Kingsbury School is a coeducational secondary school located in the village of Kingsbury, Warwickshire, England. Its main catchment area is Kingsbury, but students also attend from a number of neighbouring villages, such as Hurley and Whitacre Heath, Picadilly, Wood End, Bodymoor Heath and Middleton.

The school occupies a fairly central part of the village, and a school has existed in Kingsbury for over 300 years. The original school was established in 1686 by Thomas Coton. The present comprehensive school was built in 1956, and currently caters for around 610 students, whose ages range from 11 to 16. It is a specialist mathematics and science school. Following poor results in 2008 where the school was placed at the bottom of the Warwickshire league tables and significantly below national the school has undergone significant transformation. Under new leadership (and largely new staffing) A*-C results have improved to be significantly above the national average (67% A*-C including English and Maths 2013). The school received as a result an award for being in the top 40 of most improved schools (2010-2013). In 2015 Mr Simon Cotton
the Headteacher at the time moved on with Mr Martin Clarke (Current Headteacher) taking over. The school has since achieved an Ofsted good rating and contributes to be one of the most successful schools in Warwickshire.

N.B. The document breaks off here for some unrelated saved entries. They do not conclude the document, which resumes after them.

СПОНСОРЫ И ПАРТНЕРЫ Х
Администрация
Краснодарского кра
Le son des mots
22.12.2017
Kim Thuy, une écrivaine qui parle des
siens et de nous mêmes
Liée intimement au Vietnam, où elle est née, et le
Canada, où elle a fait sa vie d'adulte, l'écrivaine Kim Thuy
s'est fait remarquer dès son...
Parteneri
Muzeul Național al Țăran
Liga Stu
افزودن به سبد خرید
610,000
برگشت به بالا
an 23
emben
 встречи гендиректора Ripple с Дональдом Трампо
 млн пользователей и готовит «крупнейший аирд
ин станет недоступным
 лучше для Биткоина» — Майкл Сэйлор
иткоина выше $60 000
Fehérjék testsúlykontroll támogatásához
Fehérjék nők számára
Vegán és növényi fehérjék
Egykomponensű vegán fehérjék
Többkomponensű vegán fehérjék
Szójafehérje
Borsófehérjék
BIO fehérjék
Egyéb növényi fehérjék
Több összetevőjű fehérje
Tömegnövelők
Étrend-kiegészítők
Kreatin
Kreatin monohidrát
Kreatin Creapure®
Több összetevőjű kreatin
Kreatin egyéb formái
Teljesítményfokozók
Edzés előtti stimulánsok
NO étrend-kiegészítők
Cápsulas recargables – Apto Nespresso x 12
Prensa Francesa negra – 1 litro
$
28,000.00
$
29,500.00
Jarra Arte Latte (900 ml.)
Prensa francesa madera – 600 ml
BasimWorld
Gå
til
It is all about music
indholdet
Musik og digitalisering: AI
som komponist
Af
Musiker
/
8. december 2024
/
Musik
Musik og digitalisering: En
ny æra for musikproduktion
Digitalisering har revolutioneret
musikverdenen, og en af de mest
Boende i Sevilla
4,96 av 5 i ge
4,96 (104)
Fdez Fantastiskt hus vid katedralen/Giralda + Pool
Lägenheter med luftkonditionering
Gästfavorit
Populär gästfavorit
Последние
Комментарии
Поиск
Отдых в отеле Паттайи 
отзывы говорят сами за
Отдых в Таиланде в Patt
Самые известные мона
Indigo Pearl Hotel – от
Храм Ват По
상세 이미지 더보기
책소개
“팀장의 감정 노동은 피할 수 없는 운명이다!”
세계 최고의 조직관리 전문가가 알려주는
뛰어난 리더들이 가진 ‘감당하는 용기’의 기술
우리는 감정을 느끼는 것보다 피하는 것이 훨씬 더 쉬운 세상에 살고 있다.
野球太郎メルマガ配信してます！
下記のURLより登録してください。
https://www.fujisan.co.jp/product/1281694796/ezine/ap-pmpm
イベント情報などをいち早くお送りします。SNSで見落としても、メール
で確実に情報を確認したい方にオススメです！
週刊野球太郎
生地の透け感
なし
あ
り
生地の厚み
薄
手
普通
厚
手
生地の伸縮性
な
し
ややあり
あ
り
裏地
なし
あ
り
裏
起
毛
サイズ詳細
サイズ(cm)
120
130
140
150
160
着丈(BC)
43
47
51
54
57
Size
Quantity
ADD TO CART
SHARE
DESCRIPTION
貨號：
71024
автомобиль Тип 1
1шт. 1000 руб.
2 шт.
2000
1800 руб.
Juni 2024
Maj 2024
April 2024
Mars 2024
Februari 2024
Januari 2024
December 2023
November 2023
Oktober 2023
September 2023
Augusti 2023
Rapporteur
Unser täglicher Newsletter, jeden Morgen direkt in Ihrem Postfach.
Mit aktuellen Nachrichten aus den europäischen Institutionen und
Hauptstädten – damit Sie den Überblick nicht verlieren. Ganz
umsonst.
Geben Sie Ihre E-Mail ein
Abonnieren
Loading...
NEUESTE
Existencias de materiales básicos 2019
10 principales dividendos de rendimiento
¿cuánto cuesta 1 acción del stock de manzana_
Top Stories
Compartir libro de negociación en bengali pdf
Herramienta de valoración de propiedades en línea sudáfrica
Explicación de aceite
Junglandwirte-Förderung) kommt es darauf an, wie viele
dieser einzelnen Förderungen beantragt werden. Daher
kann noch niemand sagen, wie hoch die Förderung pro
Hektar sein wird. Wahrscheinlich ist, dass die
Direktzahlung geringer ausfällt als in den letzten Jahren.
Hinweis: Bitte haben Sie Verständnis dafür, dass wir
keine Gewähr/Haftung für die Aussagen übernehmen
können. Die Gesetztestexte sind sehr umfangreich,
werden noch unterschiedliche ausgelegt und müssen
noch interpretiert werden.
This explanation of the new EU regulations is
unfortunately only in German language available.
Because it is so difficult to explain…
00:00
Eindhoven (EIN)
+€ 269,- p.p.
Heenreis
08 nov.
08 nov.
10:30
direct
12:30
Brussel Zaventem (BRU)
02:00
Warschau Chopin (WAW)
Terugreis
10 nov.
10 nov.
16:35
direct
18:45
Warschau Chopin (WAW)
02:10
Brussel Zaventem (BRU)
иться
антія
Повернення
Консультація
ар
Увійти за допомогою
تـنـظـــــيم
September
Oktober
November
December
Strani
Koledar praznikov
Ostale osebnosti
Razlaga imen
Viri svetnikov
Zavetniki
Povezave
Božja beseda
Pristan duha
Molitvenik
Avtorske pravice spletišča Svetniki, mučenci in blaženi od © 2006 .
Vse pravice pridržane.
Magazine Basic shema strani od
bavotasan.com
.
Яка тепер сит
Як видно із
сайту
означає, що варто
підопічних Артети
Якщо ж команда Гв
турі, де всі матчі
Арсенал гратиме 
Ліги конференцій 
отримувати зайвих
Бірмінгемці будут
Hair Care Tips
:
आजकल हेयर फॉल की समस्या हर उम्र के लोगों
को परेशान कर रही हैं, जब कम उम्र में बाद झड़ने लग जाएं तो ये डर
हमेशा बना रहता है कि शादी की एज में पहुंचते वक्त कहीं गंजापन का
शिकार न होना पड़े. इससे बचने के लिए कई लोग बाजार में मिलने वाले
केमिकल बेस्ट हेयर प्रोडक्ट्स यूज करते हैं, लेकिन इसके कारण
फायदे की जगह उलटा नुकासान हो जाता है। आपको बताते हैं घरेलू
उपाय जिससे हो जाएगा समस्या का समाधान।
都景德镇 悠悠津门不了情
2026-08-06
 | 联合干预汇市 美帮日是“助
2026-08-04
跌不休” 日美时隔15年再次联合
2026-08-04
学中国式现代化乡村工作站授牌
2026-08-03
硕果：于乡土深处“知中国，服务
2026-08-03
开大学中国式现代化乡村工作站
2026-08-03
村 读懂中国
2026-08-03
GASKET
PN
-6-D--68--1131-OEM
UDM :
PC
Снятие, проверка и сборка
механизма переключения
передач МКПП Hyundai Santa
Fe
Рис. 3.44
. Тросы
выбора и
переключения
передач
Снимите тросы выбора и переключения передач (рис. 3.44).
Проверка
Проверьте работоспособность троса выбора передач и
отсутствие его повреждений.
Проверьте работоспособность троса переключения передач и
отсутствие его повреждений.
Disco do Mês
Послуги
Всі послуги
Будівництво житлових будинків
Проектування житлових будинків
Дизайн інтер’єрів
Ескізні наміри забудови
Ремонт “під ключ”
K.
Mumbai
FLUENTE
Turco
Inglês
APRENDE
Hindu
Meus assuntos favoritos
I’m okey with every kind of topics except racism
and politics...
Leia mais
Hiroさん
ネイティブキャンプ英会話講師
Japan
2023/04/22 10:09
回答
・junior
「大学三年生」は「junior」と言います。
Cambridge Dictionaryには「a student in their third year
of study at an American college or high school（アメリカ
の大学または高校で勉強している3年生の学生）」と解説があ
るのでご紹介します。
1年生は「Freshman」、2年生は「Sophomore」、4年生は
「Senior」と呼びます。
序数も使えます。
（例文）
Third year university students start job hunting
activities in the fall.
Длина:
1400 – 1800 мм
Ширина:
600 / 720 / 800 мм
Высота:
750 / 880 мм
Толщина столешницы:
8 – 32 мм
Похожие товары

In addition, there is a swimming pool, which is open to the public during evenings, weekends and holidays. The pool, built in 1972 by Kingsbury Parish Council, has been managed by Warwickshire County Council since it was first opened. In February 2009 the future of the pool was placed in doubt after Warwickshire County Council announced their intention to withdraw funding at the end of the 2009/10 financial year. However, following a local campaign to save the pool, the Council agreed to continue funding for a further year while a plan for the long-term future of the pool is sought. As of 2020 the pool still remains in operation, being frequently used for P.E lessons despite its rather dire condition.

In 2011 the school took control of the pool and developed alongside a new sports hall in order to develop the site as a leisure centre. Since this time the newly founded KSA (Kingsbury Sports Academy Leisure Centre) has gained in popularity as a result of its highly thought of facilities.

Previously a community school administered by Warwickshire County Council, Kingsbury School converted to academy status in March 2015. However the school continues to coordinate with Warwickshire County Council for admissions.